Cuando termina el recital. Wauters respira un segundo y baja del escenario para saludar a la gente. Agradece el cariño, entre abrazos, besos y apretones de mano. Se saca fotos. Firma y dedica cancioneros y algunos discos. Los vinilos le permiten otro tipo de disfrute: intervenirlos. Fibrón en mano, avanza sobre las cubiertas. Antes pregunta: “¿Te lo puedo intervenir?” Ante la aprobación, dibuja y firma. Wandering Rebel y North American Poetry (ambos editados por Captured Tracks, al igual que toda su discografía) son los que más juego permiten.
Pasa una hora hasta que la última persona se despide.

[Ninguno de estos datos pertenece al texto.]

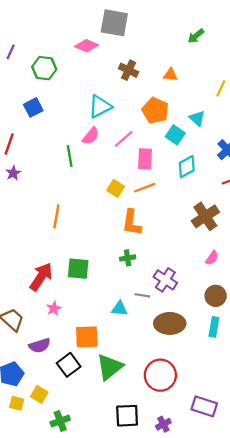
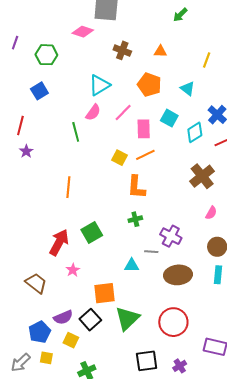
cyan square: (175, 135) -> (169, 118), moved
cyan diamond: (187, 167) -> (195, 132), moved
green square: (78, 269) -> (92, 232), turned -30
purple semicircle: (40, 346) -> (63, 317), moved
yellow square: (39, 394) -> (71, 340), moved

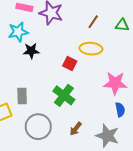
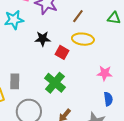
brown line: (93, 22) -> (78, 16), moved
black star: (31, 51) -> (43, 39), moved
pink star: (115, 83) -> (105, 73), size x0.7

Las luces cenitales de Casa Brava están encendidas, con el personal dejando todo listo para el otro día, de cara al comienzo del fin de semana.
En el camarín, su cena queda intacta.
Bien pasada la medianoche, Wauters está en la calle. Emponchado, únicamente su guitarra. Frente a Casa Brava, el Bon Scott todavía está encendido, con varias mesas ocupadas por el público del recital. Wauters, parado en la puerta del bar, curiosea con su mirada, asomando por el ventanal. Sería lindo, pero no puede. Mañana toca. En otra ciudad. En otro país, con una cordillera de por medio.
Propone un epílogo para la jornada: patear hacia el hotel. “¿Vamos caminando? De paso charlamos”. Las mesas quedan atrás. Se escucha una voz tímida: “¡Chau, Juan!”.
Por calle Jujuy es él quien pregunta. Quiere saber cómo estuvo el show. Cómo anda Rosario. Cómo se siente uno en este mal momento que atraviesa la ciudad.
“Montevideo se está poniendo así”, expresa, preocupado. “Son ciudades portuarias”.
Cerca de la una, las calles de Pichincha están en completa calma. Sin bares. Sin autos. Apenas luces, entre los árboles, y una humedad creciente. A Juan le encanta esa calma. Para las fotos se relaja, jugando como siempre. Corre hacia una esquina que le gusta. Surge, espontánea, su arenga natural. “¡La Jota en Rosario!”.
Afuera del hotel salen las últimas fotos. Los conserjes nocturnos del hotel fuman en la puerta. No entienden la escena compuesta de flashes, sonrisas y arengas.
“Me estoy enfriando ya. Me tengo que acostar”, comenta. Mañana espera otra jornada larga, entre música y combate a la gripe.
Se despide. Quiere volver con la banda, dice. Pronto va a tener una banda nueva. Sería lindo venir con todos para Rosario. Ojalá se pueda dar. Hasta pronto. Seguimos hablando. Gracias por todo. Chau.
Los conserjes, incrédulos, preguntan quién es. Es Juan Wauters, un tipo que cuenta la vida. Según Onetti, la vida es uno mismo, y uno mismo son los otros.